Verification — What to Check in Generated Code

After sessions build, verify these patterns in the generated projects:

Project structure

bash

echo -n "src/: "; test -d "$base/src" && echo YES || echo NO          # Should be NO for WDK projects
echo -n "workflows/: "; test -d "$base/workflows" && echo YES || echo NO
echo -n "withWorkflow: "; grep -q "withWorkflow" "$base"/next.config.* && echo YES || echo NO
echo -n "components.json: "; test -f "$base/components.json" && echo YES || echo NO

Image generation model

bash

# Should use gemini-3.1-flash-image-preview, NOT dall-e-3 or older gemini models
grep -rn "gemini.*image\|dall-e\|experimental_generateImage\|result\.files" "$base/workflows/" "$base/app/" 2>/dev/null | grep "\.ts"

Gateway vs direct provider

bash

# Should use gateway() or plain "provider/model" strings, NOT openai("gpt-4o") directly
grep -rn "from.*@ai-sdk/openai\|openai(" "$base" 2>/dev/null | grep "\.ts" | grep -v node_modules
grep -rn "gateway(\|model:.*\"openai/" "$base" 2>/dev/null | grep "\.ts" | grep -v node_modules

AI Elements installed

bash

find "$base" -path "*/ai-elements/*.tsx" 2>/dev/null | grep -v node_modules | wc -l

Workflow API usage

bash

wf=$(find "$base" -name "*.ts" -path "*/workflow*" 2>/dev/null | grep -v node_modules | head -1)
head -5 "$wf"   # Should show: import { getWritable } from "workflow"

Prompt Design Rules

Describe products, not technologies. Let the plugin infer which skills to inject. This tests whether the plugin's pattern matching and prompt signals work from natural language.

DO:

"runs a multi-step creation pipeline that streams each phase"
"generates a portrait image"
"users can chat with an AI advisor"
"store all designs in a gallery"

DON'T:

"use Vercel Workflow DevKit with getWritable"
"use gateway('google/gemini-3.1-flash-image-preview')"
"install npx ai-elements"
"add withWorkflow to next.config.ts"

Always end prompts with:

"Link the project to my vercel-labs team so we can deploy it later. Skip any planning and just build it. Get the dev server running."
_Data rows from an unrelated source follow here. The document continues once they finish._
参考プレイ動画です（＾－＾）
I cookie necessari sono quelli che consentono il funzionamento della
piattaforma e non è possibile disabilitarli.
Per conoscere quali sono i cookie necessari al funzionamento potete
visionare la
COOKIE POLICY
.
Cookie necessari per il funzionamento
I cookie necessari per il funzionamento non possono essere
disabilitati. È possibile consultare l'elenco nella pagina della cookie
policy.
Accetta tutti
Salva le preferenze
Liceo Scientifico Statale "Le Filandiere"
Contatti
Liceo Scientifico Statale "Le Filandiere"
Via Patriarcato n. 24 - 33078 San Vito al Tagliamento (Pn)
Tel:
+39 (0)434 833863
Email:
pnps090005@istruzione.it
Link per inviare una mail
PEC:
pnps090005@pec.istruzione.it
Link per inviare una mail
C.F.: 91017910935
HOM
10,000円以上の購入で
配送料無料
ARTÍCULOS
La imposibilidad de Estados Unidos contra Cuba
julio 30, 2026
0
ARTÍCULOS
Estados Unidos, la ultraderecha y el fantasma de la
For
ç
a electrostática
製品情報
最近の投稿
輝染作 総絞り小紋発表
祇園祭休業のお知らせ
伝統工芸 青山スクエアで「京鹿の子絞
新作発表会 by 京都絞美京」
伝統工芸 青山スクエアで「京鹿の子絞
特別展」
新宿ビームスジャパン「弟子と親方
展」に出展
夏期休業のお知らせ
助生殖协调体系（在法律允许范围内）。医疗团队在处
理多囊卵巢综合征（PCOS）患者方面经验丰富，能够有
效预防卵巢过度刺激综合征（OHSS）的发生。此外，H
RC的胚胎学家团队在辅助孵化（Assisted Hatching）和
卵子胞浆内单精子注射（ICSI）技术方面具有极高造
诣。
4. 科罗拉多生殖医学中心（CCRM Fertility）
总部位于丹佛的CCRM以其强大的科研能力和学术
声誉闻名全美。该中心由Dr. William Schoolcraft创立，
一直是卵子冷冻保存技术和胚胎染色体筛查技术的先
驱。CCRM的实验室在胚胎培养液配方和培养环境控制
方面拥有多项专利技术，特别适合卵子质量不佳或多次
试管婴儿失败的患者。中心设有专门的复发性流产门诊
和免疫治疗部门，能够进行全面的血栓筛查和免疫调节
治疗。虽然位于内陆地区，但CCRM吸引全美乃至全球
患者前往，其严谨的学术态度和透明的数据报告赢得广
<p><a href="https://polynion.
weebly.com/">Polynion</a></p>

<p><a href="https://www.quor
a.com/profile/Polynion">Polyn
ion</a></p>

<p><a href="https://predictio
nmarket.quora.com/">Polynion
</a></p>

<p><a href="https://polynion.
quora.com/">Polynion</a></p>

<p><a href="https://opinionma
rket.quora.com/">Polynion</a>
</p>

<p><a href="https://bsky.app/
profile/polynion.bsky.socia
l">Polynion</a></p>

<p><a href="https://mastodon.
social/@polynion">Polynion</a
Phrases that trigger key skills (via promptSignals):

workflow: "multi-step pipeline", "streams progress", "streams each phase", "durable pipeline", "creation pipeline"
ai-sdk: Triggered by imports/install patterns (very broad)
shadcn: Triggered by
```
create-next-app
```
bash pattern
ai-elements: Triggered when ai-sdk is active + chat UI patterns

Common Issues Found in Evals (and Fixes Applied)
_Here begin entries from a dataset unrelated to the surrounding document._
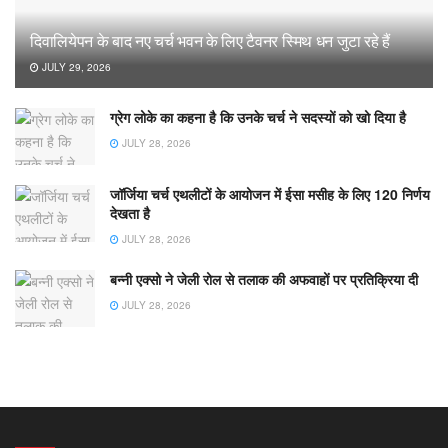
दिवालियेपन के बाद नए चर्च भवन के लिए टैवनर स्मिथ धन जुटा रहे हैं
JULY 29, 2026
ग्रेग लोके का कहना है कि उनके चर्च ने सदस्यों को खो दिया है
JULY 28, 2026
जॉर्जिया चर्च एथलीटों के आयोजन में ईसा मसीह के लिए 120 निर्णय
देखता है
JULY 28, 2026
बन्नी एक्सो ने जेली रोल से तलाक की अफवाहों पर प्रतिक्रिया दी
JULY 28, 2026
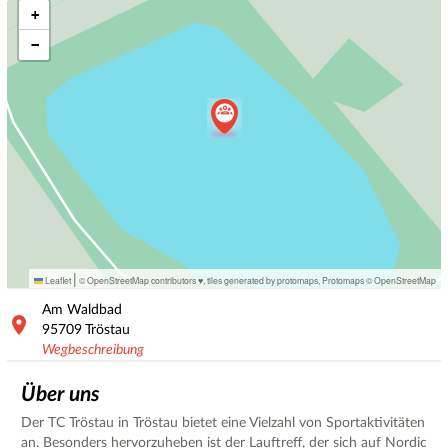
+
−
|
Leaflet
© OpenStreetMap contributors ♥,
tiles generated by protomaps
,
Protomaps
©
OpenStreetMap
Am Waldbad
95709
Tröstau
Wegbeschreibung
Über uns
Der TC Tröstau in Tröstau bietet eine Vielzahl von Sportaktivitäten
an. Besonders hervorzuheben ist der Lauftreff, der sich auf Nordic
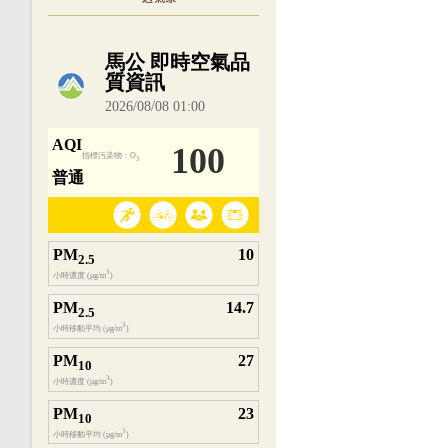
內嵌空氣品質小工具為視覺預覽，完整即時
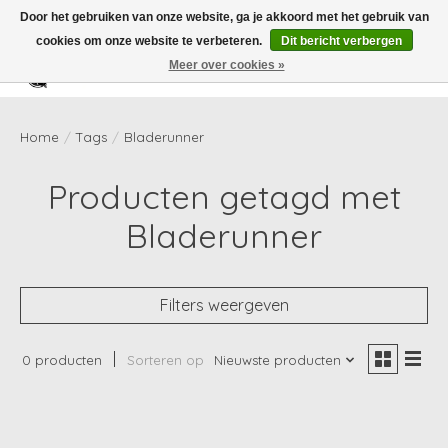
Door het gebruiken van onze website, ga je akkoord met het gebruik van
cookies om onze website te verbeteren.
Dit bericht verbergen
Meer over cookies »
Verlanglijst
Winkelwag
Home
/
Tags
/
Bladerunner
Producten getagd met
Bladerunner
Filters weergeven
0 producten
Sorteren op
Nieuwste producten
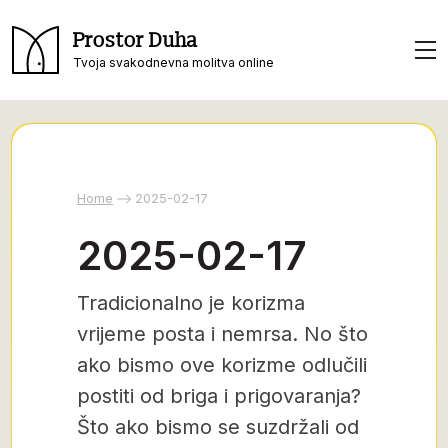
Prostor Duha
Tvoja svakodnevna molitva online
Home
2025-02-17
2025-02-17
Tradicionalno je korizma
vrijeme posta i nemrsa. No što
ako bismo ove korizme odlučili
postiti od briga i prigovaranja?
Što ako bismo se suzdržali od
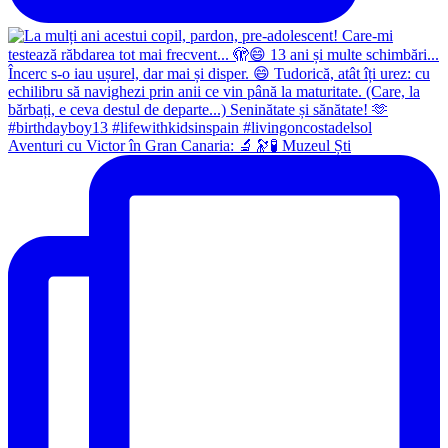
Aventuri cu Victor în Gran Canaria: 🔬🔭🧪 Muzeul Ști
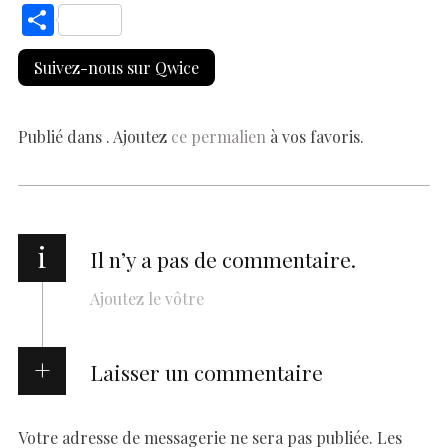
ac
h
nt
n
es
k
o
m
S
e
at
er
k
se
y
p
ai
h
Suivez-nous sur Qwice
b
s
es
e
n
p
y
l
ar
o
A
t
dI
g
e
Li
e
o
p
n
er
n
Publié dans . Ajoutez
ce permalien
à vos favoris.
k
p
k
i
Il n’y a pas de commentaire.
Ajoutez le vôtre
Laisser un commentaire
Votre adresse de messagerie ne sera pas publiée.
Les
Issue	Cause	Plugin Fix (version)
Workflow not triggered from natural language	promptSignals too narrow	Broadened phrases, lowered minScore 6→4 (v0.9.5)
Agent uses `openai("gpt-4o")` instead of gateway	Agent's training data defaults to openai	PostToolUse validate warns "your knowledge is outdated" (v0.9.9)
Agent uses `dall-e-3` for images	Agent doesn't know about gemini image gen	PostToolUse validate warns, capabilities table in ai-sdk (v0.9.7)
Agent uses `experimental_generateImage`	Old API	PostToolUse validate warns, recommend `generateText` + `result.files` (v0.9.9)
Raw markdown rendering ( `bold` visible)	Agent skips AI Elements	`MessageResponse` documented as universal renderer (v0.9.2)
`@/../../workflows/` broken import	Workflows outside `@` alias root	Canonical structure docs: no `src/` for WDK (v0.8.3)
`withWorkflow` missing from next.config	Agent skipped setup step	Marked as "Required" in workflow skill (v0.8.1)
`defineHook` but no resume route	Agent didn't wire the 3-piece pattern	Documented as 3 required pieces (v0.9.3)
`generateObject()` used (removed in v6)	Agent's training data	PostToolUse validate catches as error (v0.9.3)
`getWritable()` in workflow scope	Sandbox violation	Strengthened warning in skill (v0.8.1)
Missing `vercel link` + `vercel env pull`	No OIDC credentials	Added as "Required" setup step (v0.9.1)
`getStepMetadata().retryCount` undefined on first attempt	WDK quirk	Documented: guard with `?? 0` (v0.9.1)
shadcn not installed	No trigger for scaffolding	Added `create-next-app` bashPattern to shadcn (v0.8.0)
Skill cap too low (3)	Only 3 skills injected per tool call	Raised to 5 with 18KB budget (v0.8.0)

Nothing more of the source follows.